どんどんマイナス思考がひどくなっていきます。
子猫のことだけではなく、人間関係や、ほか色々なことが、全部うまくいっていないんじゃないか、と思えてきました。この期に及んで一体全体何を考えているんだ、私は。必死で生きている小さな命を見ているだけで、胸が苦しくなってくるのです。
だけどこの子たちを預かる、里親を必ず探す、と言ったのは私。今私ががんばらないと、この子たちは行く場所がなくなってしまう。じゅうだって、どんどんストレスがたまってしまう。しっかりしなくては、と思いながら電話をかけまくりました。
昼ごろ、子猫たちはあまり飲まなかったミルクをごくごく飲み始めました。今までは哺乳瓶の口の部分が小さすぎたみたいで、ちょきんと切ったのです。飲んでくれてホッとしたり、「こんなに飲んで大丈夫なのか?!」と心配したり。
そのうち、子猫たちの様子が変わってきました。
なんだか・・・・ちょっと前までは私を見たりしなかったのに、じーっと見てる。
部屋に入るとすぐに見つけて、ヨチヨチかけよってきて、私によじ登る。
2匹で私に登り、そのままクークー眠ったりします。
午後になって、いもーとから電話が。
見つかりました!!
里親さんが!!!!
ばんばんざいです。
いもーとの知り合いの方で、昨年愛猫を亡くしてしまい、2匹一緒にぜひ迎え入れたいとのこと。はあああああ・・・・・。

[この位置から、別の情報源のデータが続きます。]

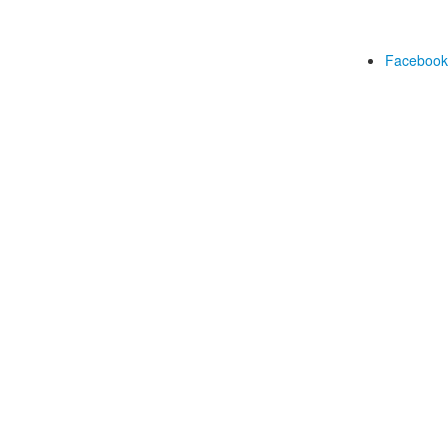
Facebook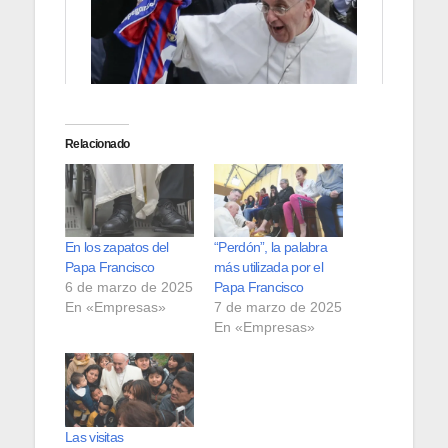
Relacionado
En los zapatos del
“Perdón”, la palabra
Papa Francisco
más utilizada por el
6 de marzo de 2025
Papa Francisco
En «Empresas»
7 de marzo de 2025
En «Empresas»
Las visitas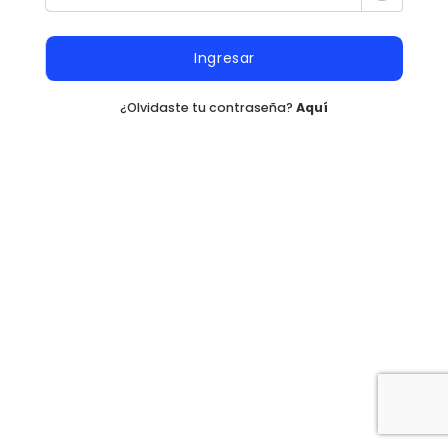
Ingresar
¿Olvidaste tu contraseña?
Aquí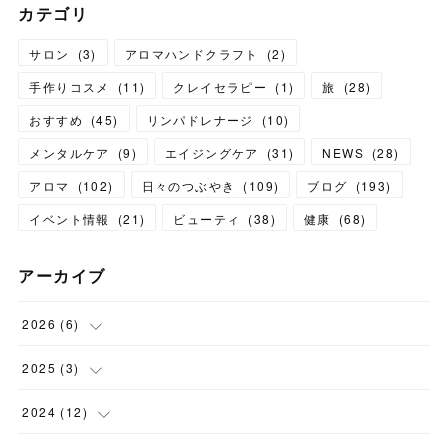
カテゴリ
サロン
(
3
)
アロマハンドクラフト
(
2
)
手作りコスメ
(
11
)
クレイセラピー
(
1
)
旅
(
28
)
おすすめ
(
45
)
リンパドレナージ
(
10
)
メンタルケア
(
9
)
エイジングケア
(
31
)
NEWS
(
28
)
アロマ
(
102
)
日々のつぶやき
(
109
)
ブログ
(
193
)
イベント情報
(
21
)
ビューティ
(
38
)
健康
(
68
)
アーカイブ
2026
(
6
)
(
6
)
2025
(
3
)
(
1
)
2024
(
12
)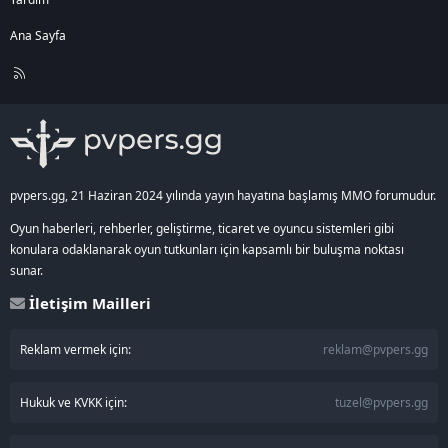
Ana Sayfa
R
S
S
pvpers.gg, 21 Haziran 2024 yılında yayın hayatına başlamış MMO forumudur.
Oyun haberleri, rehberler, geliştirme, ticaret ve oyuncu sistemleri gibi
konulara odaklanarak oyun tutkunları için kapsamlı bir buluşma noktası
sunar.
İletişim Mailleri
Reklam vermek için:
reklam@pvpers.gg
Hukuk ve KVKK için:
tuzel@pvpers.gg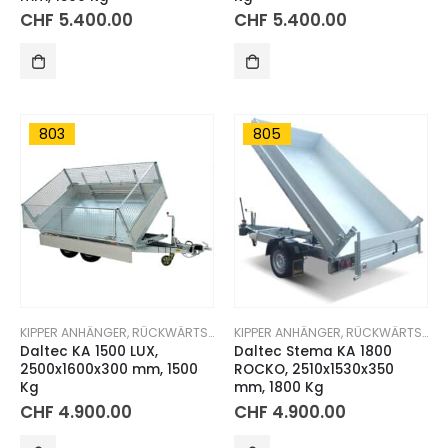
CHF
5.400.00
CHF
5.400.00
803
805
KIPPER ANHÄNGER
,
RÜCKWÄRTSKIPPER
KIPPER ANHÄNGER
,
RÜCKWÄRTSKIPPER
Daltec KA 1500 LUX,
Daltec Stema KA 1800
2500x1600x300 mm, 1500
ROCKO, 2510x1530x350
Kg
mm, 1800 Kg
CHF
4.900.00
CHF
4.900.00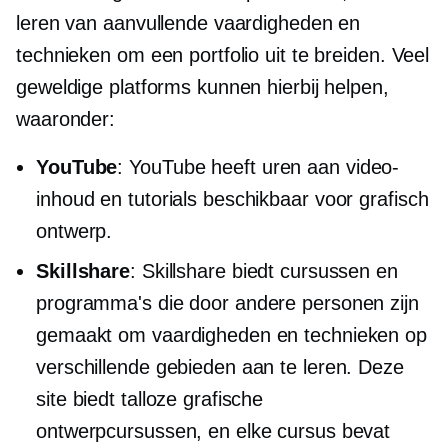
leren van aanvullende vaardigheden en
technieken om een ​​portfolio uit te breiden. Veel
geweldige platforms kunnen hierbij helpen,
waaronder:
YouTube
: YouTube heeft uren aan video-
inhoud en tutorials beschikbaar voor grafisch
ontwerp.
Skillshare
: Skillshare biedt cursussen en
programma's die door andere personen zijn
gemaakt om vaardigheden en technieken op
verschillende gebieden aan te leren. Deze
site biedt talloze grafische
ontwerpcursussen, en elke cursus bevat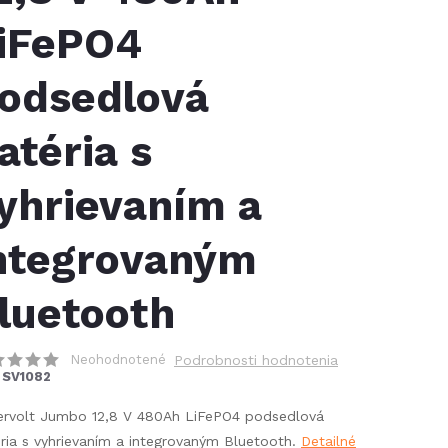
iFePO4
odsedlová
atéria s
yhrievaním a
ntegrovaným
luetooth
Neohodnotené
Podrobnosti hodnotenia
SV1082
ervolt Jumbo 12,8 V 480Ah LiFePO4 podsedlová
ria s vyhrievaním a integrovaným Bluetooth.
Detailné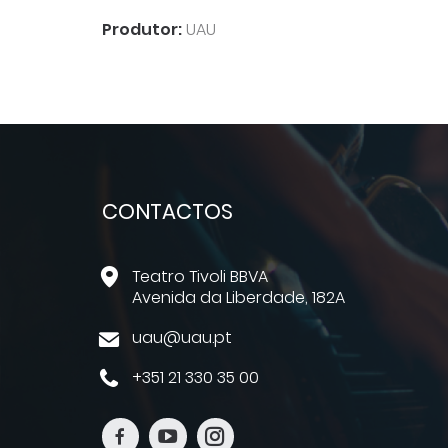
Produtor:
UAU
CONTACTOS
Teatro Tivoli BBVA
Avenida da Liberdade, 182A
uau@uau.pt
+351 21 330 35 00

ようやく食欲が出てきた私。約1日ぶりに食べ物を口にしました。
そうして、安心したあまり、子猫たちと2階で一緒にぐーすか眠ってしまいました。
*****
そんな1日半でした。
この1日半に、一体全体何人のお友達を巻き込み、騒がせてしまったことでしょう。ごめんなさい。本当にごめんなさい。みなさんに御礼の電話をしました。お忙しいところ、私の電話攻撃にうんざりされた方もいると思います・・・・ごめんなさい。
*****
命について、考えました。責任についても、考えました。
今回は幸い里親さんが見つかったものの、もし見つからなかったら私はどうしたのだろう、って。自分の非力さと、感情論だけでは語れないさまざまなこと、考えの甘さを思い知りました。
今、子猫たちは2階でくーくー眠っています。たくさんミルクを飲んだので、すっかり満足の御様子。
じゅうも、私の隣でエサをばくばく食べています。